Please see the attachment.

Yours Sincerely.

Qingqing Hu

China Jiliang University

Author Response File: Author Response.pdf

Reviewer 3 Report

The general idea is not new but still interesting. I have some concerns regarging the specifity of primers, I mentioned that in my comments in pdf file. Were the samples amplified in replications? Did you take enough safety prcedures to separate the positive and negative controls? There is no information if the obtained sequences from own study were deposited in any public database like GenBank? It is common practise nowdays. 

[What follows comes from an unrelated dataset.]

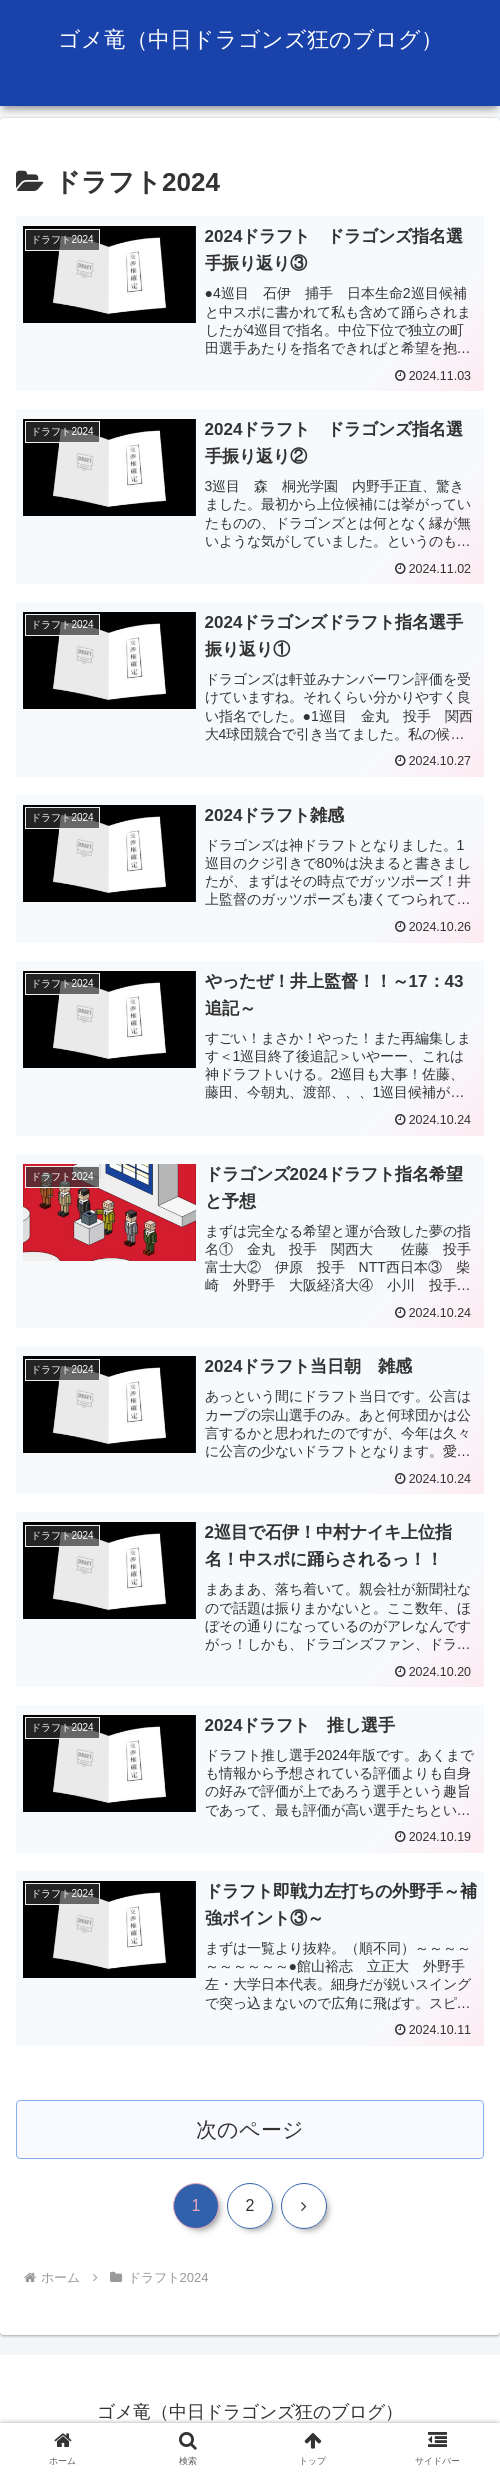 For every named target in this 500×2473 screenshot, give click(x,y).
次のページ (250, 2131)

Comments for author File: Comments.pdf

The manuscript is quite well written but needs linguistic revision. Some sentences are not clear or too long and too complicated. It should be corrected by native speaker.

Author Response

Dear reviewer，

We are very grateful to your comments for the manuscript. According with your advice, we tried our best to amend the relevant part and made some changes in the manuscript. These changes will not influence the content and framework of the paper. All of your questions were answered below.

Please see the attachment.

Yours Sincerely.

Qingqing Hu

China Jiliang University

Author Response File: Author Response.docx

Round 2

Reviewer 2 Report

A had two major issues regarding the original version of the MS - limitation of mtDNA markers to detect caviar of hybrid origin and case of irroneous A. gueldenstaedtii mitogenome labelled as a A. sinensis by Genbank record. I am satisfied with changes authors made in the revised version. The main result of the presented study - the caviar on the chinease market can be successfully tested and iilgal labelling can be detected.